The drop in the Chinese pig herd will impact the entire global pork market from now and into 2016, according to Rabobank.

Chinese pork production for this year is forecast to plummet by 3.7m tonnes (6.5%) to 53m tonnes, it said.

While the Chinese pork industry has experienced one of the biggest culls in history, not everyone is set to lose with as Rabobank said other countries will be able to fill the void.

The EU, US and Canada are best positioned to gain from the extra demand, according to Rabobank’s report ‘China’s Incredible Shrinking Hog Herd’.

Over the past year and a half, it said that China’s pork industry has experienced one of the largest culls on record and the ramifications of this are just being felt now globally.

In order to put this into perspective, Rabobank said that the decline of nearly 100m head in China’s hog herd and 10m in its breeding herd is equivalent to the US, Canadian and Mexican pork sectors all disappearing from global supply in a span of less than two years.

Rabobank Animal Protein Analyst William Sawyer said that for 2015, Rabobank expects China’s pork production to decline by 6.5%, the third-largest decline in production in the last 40 years.

“This will be supported by a 600,000t increase in imports – primarily from the EU, the US and Canada – in the second half of 2015.
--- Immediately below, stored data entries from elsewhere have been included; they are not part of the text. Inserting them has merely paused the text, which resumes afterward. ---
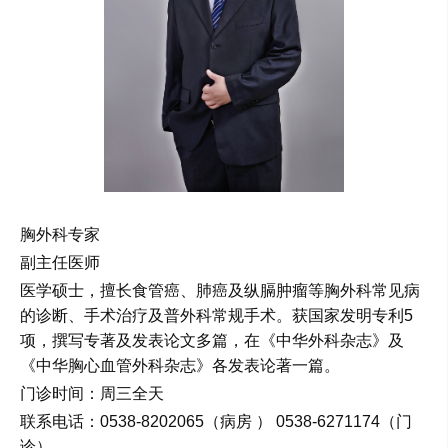
胸外科专家
副主任医师
医学硕士，擅长食管癌、肺癌及纵膈肿瘤等胸外科常见病
的诊断、手术治疗及普外科常规手术。获国家发明专利
5
项，撰写专著及发表论文多篇，在《中华外科杂志》及
《中华胸心血管外科杂志》各发表论著一篇。
门诊时间：周三全天
联系电话：
0538-8202065（病房 ） 0538-6271174（门
诊）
“This surge in pork trade could not come at a better time, as the global pork sector is in the midst of a supply glut after many regions have recovered from the porcine epidemic diarrhoea virus outbreak of 2014, and a number of trade bans have depressed pork prices and producer margins,” he said.

According to the report, a 1.9m tonne Chinese supply gap implies a 600,000t increase of pork and variety meat imports above the 1.3m tonnes imported in 2014.

This export opportunity is very attractive to a sector that has been under pressure in recent times, it said.

Rabobank said that capitalising on the opportunity will require processors and traders who have the right product at a competitive price; who can deliver in the coming months; and who can readily mobilise their supply chain.